TASK DESCRIPTION: When you write out the listing, keep every character and omit the pictures.
==========
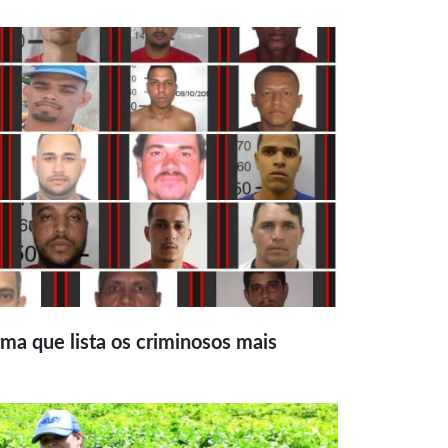
ma que lista os criminosos mais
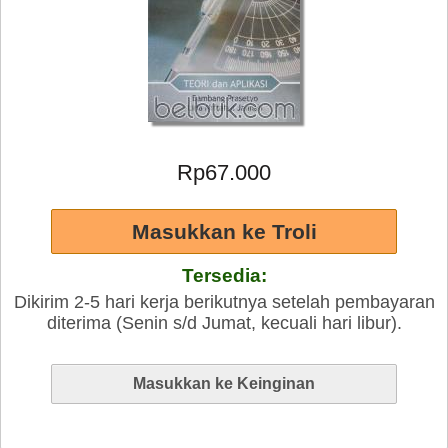
Rp67.000
Tersedia:
Dikirim 2-5 hari kerja berikutnya setelah pembayaran
diterima (Senin s/d Jumat, kecuali hari libur).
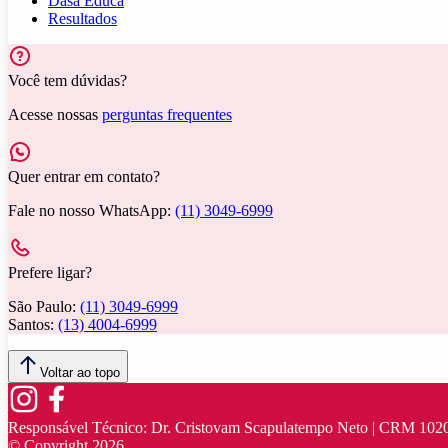
Dasa Educa
Resultados
Você tem dúvidas?
Acesse nossas
perguntas frequentes
Quer entrar em contato?
Fale no nosso WhatsApp:
(11) 3049-6999
Prefere ligar?
São Paulo:
(11) 3049-6999
Santos:
(13) 4004-6999
Voltar ao topo
Responsável Técnico:
Dr. Cristovam Scapulatempo Neto | CRM 102
© Copyright
2026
==========
RESPONSE BOX:
ma que lista os criminosos mais
Rp67.000
Tersedia:
Dikirim 2-5 hari kerja berikutnya setelah pembayaran
diterima (Senin s/d Jumat, kecuali hari libur).
Dasa Educa
Resultados
Você tem dúvidas?
Acesse nossas
perguntas frequentes
Quer entrar em contato?
Fale no nosso WhatsApp:
(11) 3049-6999
Prefere ligar?
São Paulo:
(11) 3049-6999
Santos:
(13) 4004-6999
Voltar ao topo
Responsável Técnico:
Dr. Cristovam Scapulatempo Neto | CRM 102
© Copyright
2026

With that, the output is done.